I don't think these reports capture the complexity of what's happening here, though. This TikTok, from a user who calls herself "Dr. Candise, Chinese tutor," seems to have a different take—one that moves beyond simply describing the trend as Chinese youth "romanticizing" American culture, and that at least hints at the ingenuity of the folks spreading it and the subversive potential of these practices. Dr. Candise captions her TikTok that explains the "America core" trend: "Gotta hand it to Chinese people when it comes to maximizing limited resources." In the video she explains the "American high school style" trending on the Chinese version of Instagram, Xiaohongshu (Little Red Book). The script of the video states:

Influencers are wearing white shirts with short pleated skirts and posing in front of the blue lockers in Shanghai IKEA. They thought IKEA's blue lockers create the atmosphere of the high school campus in American dramas. Some influencers even bought dozens of outfits and are posing like no one is watching. In China, IKEA is not just for furniture shopping. Many fall asleep on the beds and sofas in the showroom. The cafeteria has become a hot place for blind dates for elders. Influencers have posed with pizza and shopping carts in front of the COSTCO in Shanghai and told their followers they were vacationing in L.A.

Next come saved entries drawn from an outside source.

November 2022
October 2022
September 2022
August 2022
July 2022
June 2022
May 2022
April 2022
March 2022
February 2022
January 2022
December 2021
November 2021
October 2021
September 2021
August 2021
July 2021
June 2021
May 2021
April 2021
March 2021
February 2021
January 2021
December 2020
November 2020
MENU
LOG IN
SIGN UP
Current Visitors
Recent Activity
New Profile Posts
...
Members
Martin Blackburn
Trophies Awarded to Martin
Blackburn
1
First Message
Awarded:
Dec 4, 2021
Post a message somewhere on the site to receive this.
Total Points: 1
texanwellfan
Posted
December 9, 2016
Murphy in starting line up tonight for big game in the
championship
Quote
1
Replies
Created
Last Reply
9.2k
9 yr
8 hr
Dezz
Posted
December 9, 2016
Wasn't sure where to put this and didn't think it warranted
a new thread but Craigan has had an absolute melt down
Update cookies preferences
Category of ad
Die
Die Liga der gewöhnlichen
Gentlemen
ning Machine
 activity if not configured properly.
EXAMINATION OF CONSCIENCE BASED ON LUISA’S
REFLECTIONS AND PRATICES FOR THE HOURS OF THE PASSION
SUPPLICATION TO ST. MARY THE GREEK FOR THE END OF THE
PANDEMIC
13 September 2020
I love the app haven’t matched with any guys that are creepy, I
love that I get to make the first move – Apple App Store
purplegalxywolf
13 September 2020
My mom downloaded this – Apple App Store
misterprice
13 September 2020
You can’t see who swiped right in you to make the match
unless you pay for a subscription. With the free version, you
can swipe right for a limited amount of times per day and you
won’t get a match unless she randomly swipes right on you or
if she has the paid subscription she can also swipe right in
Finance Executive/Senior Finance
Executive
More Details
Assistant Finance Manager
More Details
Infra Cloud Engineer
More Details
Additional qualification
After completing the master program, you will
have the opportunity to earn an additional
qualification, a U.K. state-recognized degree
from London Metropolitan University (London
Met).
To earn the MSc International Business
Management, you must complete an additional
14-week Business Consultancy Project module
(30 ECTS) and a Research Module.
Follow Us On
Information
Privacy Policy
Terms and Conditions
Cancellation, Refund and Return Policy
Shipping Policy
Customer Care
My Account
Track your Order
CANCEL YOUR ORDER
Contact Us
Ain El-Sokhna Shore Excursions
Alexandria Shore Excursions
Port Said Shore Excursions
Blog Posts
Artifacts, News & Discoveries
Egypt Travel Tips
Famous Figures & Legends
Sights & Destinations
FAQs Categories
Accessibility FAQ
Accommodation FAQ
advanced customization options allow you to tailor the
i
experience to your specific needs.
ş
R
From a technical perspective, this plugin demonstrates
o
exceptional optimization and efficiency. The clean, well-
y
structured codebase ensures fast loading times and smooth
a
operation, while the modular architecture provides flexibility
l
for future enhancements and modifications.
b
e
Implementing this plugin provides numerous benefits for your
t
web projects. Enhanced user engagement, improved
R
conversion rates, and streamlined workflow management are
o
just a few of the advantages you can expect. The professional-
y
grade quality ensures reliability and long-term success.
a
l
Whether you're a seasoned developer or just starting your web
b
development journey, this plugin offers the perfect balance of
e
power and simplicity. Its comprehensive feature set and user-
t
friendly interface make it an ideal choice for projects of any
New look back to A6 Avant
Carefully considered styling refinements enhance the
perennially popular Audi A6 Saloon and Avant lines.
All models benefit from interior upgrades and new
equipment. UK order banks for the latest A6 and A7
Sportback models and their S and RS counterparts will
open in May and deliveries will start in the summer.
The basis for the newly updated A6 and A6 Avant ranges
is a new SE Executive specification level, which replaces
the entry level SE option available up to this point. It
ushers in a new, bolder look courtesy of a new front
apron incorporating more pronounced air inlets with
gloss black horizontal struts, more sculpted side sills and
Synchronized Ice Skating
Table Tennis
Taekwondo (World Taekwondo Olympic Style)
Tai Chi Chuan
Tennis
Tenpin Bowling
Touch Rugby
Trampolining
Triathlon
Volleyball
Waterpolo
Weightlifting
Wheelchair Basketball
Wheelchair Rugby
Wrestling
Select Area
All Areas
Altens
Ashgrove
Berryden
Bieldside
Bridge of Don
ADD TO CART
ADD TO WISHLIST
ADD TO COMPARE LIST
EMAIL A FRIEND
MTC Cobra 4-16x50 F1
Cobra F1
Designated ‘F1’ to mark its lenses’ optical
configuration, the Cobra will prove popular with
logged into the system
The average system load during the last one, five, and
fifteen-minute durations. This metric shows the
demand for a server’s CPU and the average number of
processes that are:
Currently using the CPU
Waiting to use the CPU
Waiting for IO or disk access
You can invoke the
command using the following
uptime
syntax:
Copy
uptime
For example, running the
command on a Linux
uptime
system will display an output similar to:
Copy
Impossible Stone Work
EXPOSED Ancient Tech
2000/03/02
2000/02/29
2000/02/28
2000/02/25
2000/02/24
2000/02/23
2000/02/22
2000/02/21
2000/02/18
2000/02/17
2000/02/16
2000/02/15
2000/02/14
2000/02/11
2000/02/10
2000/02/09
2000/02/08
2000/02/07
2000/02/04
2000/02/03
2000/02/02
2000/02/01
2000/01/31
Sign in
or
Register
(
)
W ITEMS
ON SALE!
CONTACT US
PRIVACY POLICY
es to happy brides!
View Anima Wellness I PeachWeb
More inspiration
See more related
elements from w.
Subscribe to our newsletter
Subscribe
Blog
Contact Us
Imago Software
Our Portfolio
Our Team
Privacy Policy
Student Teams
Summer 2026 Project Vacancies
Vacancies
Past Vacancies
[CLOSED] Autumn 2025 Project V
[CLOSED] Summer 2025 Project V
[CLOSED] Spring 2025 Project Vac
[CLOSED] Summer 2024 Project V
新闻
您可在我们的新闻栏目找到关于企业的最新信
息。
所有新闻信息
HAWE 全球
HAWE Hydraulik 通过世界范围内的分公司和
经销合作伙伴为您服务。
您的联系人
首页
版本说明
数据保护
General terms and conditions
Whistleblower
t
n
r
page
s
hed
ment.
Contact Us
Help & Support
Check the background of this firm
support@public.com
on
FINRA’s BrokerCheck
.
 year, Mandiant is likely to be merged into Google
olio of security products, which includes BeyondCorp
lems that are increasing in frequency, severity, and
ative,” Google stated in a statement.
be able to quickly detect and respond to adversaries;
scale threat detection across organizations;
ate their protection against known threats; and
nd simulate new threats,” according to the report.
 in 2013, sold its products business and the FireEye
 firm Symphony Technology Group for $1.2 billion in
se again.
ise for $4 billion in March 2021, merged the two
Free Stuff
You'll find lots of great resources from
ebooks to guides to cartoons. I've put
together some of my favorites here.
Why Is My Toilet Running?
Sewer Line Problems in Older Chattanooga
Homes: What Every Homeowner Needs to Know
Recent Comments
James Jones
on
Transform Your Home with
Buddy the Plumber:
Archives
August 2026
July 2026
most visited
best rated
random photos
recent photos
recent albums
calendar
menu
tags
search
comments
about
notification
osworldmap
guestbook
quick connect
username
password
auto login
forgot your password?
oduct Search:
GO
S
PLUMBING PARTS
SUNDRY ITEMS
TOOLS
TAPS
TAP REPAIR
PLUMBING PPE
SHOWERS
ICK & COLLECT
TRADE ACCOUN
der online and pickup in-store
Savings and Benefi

I kind of dig the trend. It reminds me of the brilliant web mini-series from 2009, "Ikea Heights," which was filmed covertly inside the Ikea store in Burbank, California. I'm all for folks using commercial spaces for their own purposes in ways that resist the capitalist imperative to ALWAYS BUY THINGS—even though these acts of resistance might be fleeting or feel miniscule. French consumer theorist Michel de Certeau sees promise even in these small moments of resistance, positioning them as a kind of productive act aimed at altering the "prescribed" or "intended" meaning of goods and products—or in these cases, the intended meaning of the consumptive spaces themselves.